Transcribed page contents -
-------

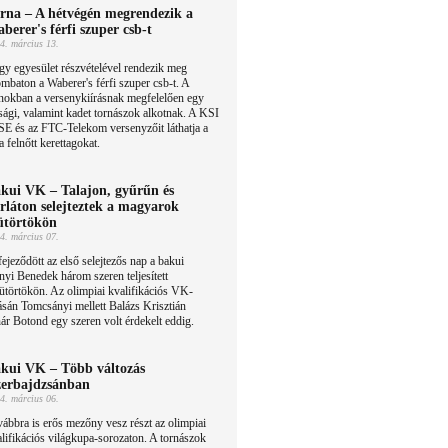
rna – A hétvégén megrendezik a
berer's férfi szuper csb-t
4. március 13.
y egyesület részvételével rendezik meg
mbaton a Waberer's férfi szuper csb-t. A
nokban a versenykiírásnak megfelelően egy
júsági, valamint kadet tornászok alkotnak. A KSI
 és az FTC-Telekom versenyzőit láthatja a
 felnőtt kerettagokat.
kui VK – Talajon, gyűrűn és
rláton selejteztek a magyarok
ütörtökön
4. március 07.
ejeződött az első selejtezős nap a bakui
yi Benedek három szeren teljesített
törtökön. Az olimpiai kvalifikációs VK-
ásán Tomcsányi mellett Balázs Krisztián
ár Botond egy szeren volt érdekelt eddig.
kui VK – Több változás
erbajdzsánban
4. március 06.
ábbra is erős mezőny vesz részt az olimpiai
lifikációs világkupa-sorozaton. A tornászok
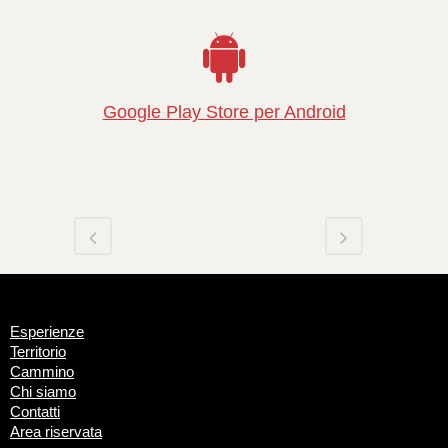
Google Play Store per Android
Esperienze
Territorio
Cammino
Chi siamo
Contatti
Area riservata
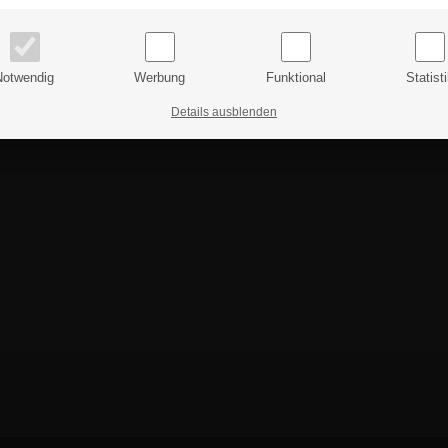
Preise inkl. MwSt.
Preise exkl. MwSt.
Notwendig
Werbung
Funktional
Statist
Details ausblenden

-------

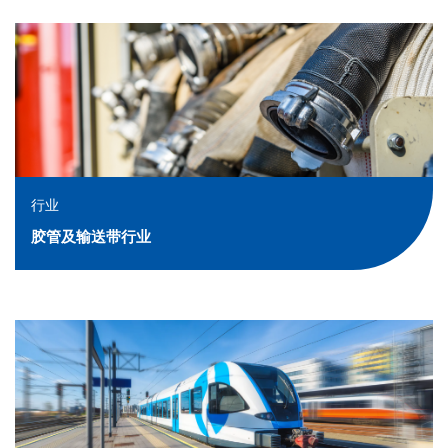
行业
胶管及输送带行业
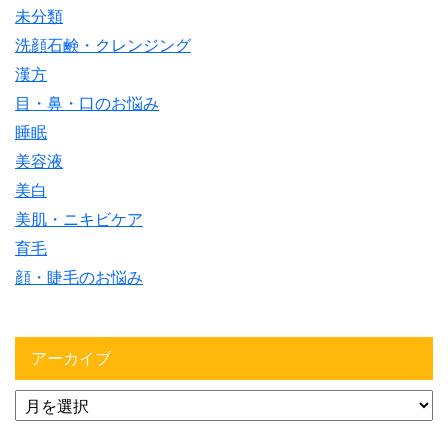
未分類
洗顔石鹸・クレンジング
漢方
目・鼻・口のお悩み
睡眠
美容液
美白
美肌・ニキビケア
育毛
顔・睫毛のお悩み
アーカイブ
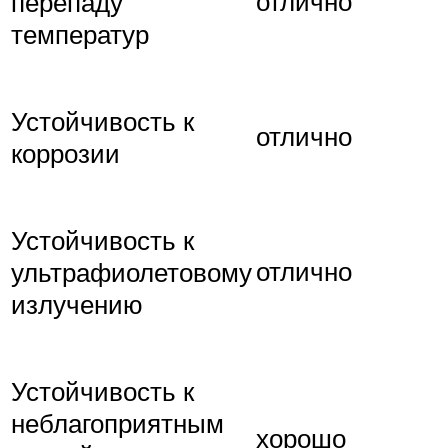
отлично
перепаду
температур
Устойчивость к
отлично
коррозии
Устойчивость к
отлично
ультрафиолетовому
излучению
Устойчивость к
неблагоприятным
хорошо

-------

Exercise - All pictures are to be skipped. Output, word for word, the lines in the data above starting at the line containing "rna – A hétvégén megrendezik a" and ending at the line containing "Details ausblenden".

Exercise output -
rna – A hétvégén megrendezik a
berer's férfi szuper csb-t
4. március 13.
y egyesület részvételével rendezik meg
mbaton a Waberer's férfi szuper csb-t. A
nokban a versenykiírásnak megfelelően egy
júsági, valamint kadet tornászok alkotnak. A KSI
 és az FTC-Telekom versenyzőit láthatja a
 felnőtt kerettagokat.
kui VK – Talajon, gyűrűn és
rláton selejteztek a magyarok
ütörtökön
4. március 07.
ejeződött az első selejtezős nap a bakui
yi Benedek három szeren teljesített
törtökön. Az olimpiai kvalifikációs VK-
ásán Tomcsányi mellett Balázs Krisztián
ár Botond egy szeren volt érdekelt eddig.
kui VK – Több változás
erbajdzsánban
4. március 06.
ábbra is erős mezőny vesz részt az olimpiai
lifikációs világkupa-sorozaton. A tornászok
Google Play Store per Android
Esperienze
Territorio
Cammino
Chi siamo
Contatti
Area riservata
Preise inkl. MwSt.
Preise exkl. MwSt.
Notwendig
Werbung
Funktional
Statist
Details ausblenden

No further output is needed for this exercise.